I hate the used game trade… sort of. When I was young, I would always sell my old console games in garage sales or to friends to raise money to buy new games. But, and here is the catch, I sold them at really low prices to people that would otherwise not be able to afford them.

Abandon all hope all ye who enter here.
I know in this age of downloadable content (a move I support) and one-time use special edition codes, used games provide much less in value than new games. And so, a tiered pricing model suggets itself: if I want, say, the Assassin’s creed: Brotherhood collector’s edition, what with maps and item codes and a creepy fucking jack-in-the-box, then I have to buy it new, at $70. If I want just the game, but I want it new, I have to pay the usual $50-$60. If I want a digital download copy, through Steam or Ubisoft’s website, I may pay a little less (reflecting no manufacturing/shipping cost).
But if I want the game on the cheap, I have to accept that I will not obtain any of added value of buying a new game… and I should be charged accordingly, no more than $10-$15 for a recently-released game, and certainly no more than $5 for an old game.
I do not think, however, that the used game pushers (of whom Target is the latest, bizzare entry) will accept this model. While Gamestop might (might) be willing to give me $10 on a trade-in of a new game, they will never turn around and sell it to the kid behind me for less than $30. That kind of profiteering is wrong.
But to be against used game sales, in general, whether of veritable classics on eBay, or to the kids down the street at one’s garage sale, is to be against the consumer’s right to control the disposition of their own property.

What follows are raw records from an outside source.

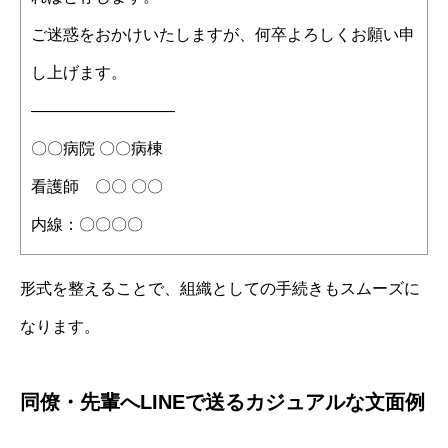
ご迷惑をおかけいたしますが、何卒よろしくお願い申
し上げます。
―――――――――
〇〇病院 〇〇病棟
看護師 〇〇 〇〇
内線：〇〇〇〇
形式を整えることで、組織としての手続きもスムーズに
なります。
同僚・先輩へLINEで送るカジュアルな文面例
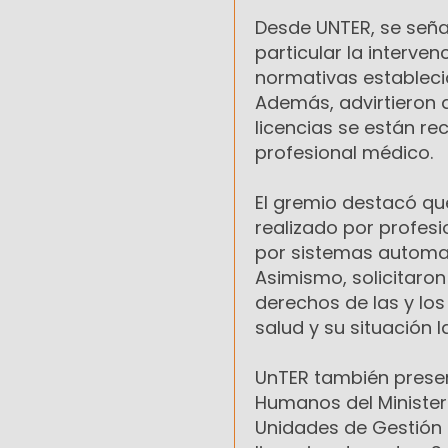
Desde UNTER, se señal
particular la interven
normativas establecid
Además, advirtieron 
licencias se están r
profesional médico.
El gremio destacó qu
realizado por profesi
por sistemas automat
Asimismo, solicitaron
derechos de las y los
salud y su situación l
UnTER también presen
Humanos del Minister
Unidades de Gestión 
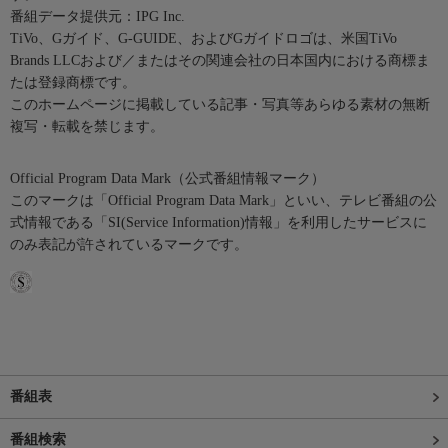
番組データ提供元：IPG Inc.
TiVo、Gガイド、G-GUIDE、およびGガイドロゴは、米国TiVo
Brands LLCおよび／またはその関連会社の日本国内における商標ま
たは登録商標です。
このホームページに掲載している記事・写真等あらゆる素材の無断
複写・転載を禁じます。
Official Program Data Mark（公式番組情報マーク）
このマークは「Official Program Data Mark」といい、テレビ番組の公
式情報である「SI(Service Information)情報」を利用したサービスに
のみ表記が許されているマークです。
番組表
番組検索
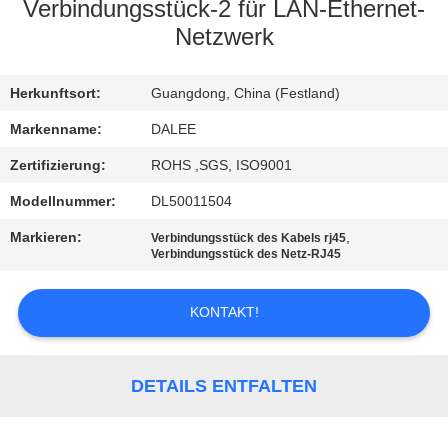
Verbindungsstück-2 für LAN-Ethernet-
TRETEN
Netzwerk
SIE
Herkunftsort:
Guangdong, China (Festland)
MIT
UNS
Markenname:
DALEE
IN
Zertifizierung:
ROHS ,SGS, ISO9001
VERBINDUNG
Modellnummer:
DL50011504
Markieren:
,
Verbindungsstück des Kabels rj45
Verbindungsstück des Netz-RJ45
FORDERN
SIE
KONTAKT!
EIN
ZITAT
DETAILS ENTFALTEN
NEWS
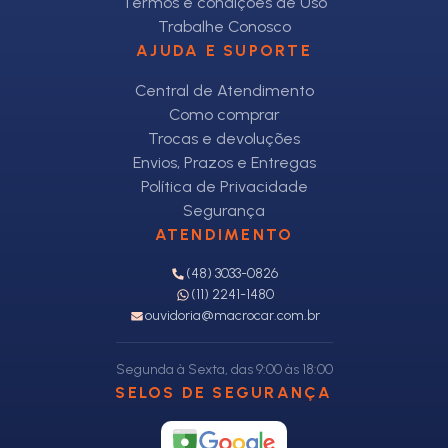
Termos e condições de Uso
Trabalhe Conosco
AJUDA E SUPORTE
Central de Atendimento
Como comprar
Trocas e devoluções
Envios, Prazos e Entregas
Política de Privacidade
Segurança
ATENDIMENTO
(48) 3033-0826
(11) 2241-1480
ouvidoria@macrocar.com.br
Segunda à Sexta, das 9:00 às 18:00
SELOS DE SEGURANÇA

That said, if companies really want to put this trade out of business, the answer is to go the way of Valve and use digital distribution as a model, with Valve’s attendant pricing and useful platform. Imagine if one’s saved games could be stored remotely on a company’s server and synched across platforms, from Xbox to PC to PS3. “Playing a game” then becomes more fun as the game is portable, allowing a wider audience to be exposed. It allows friends to share games, to play together in various venues, and to have the same sort of freedom that memory cards and physical discs currently give us.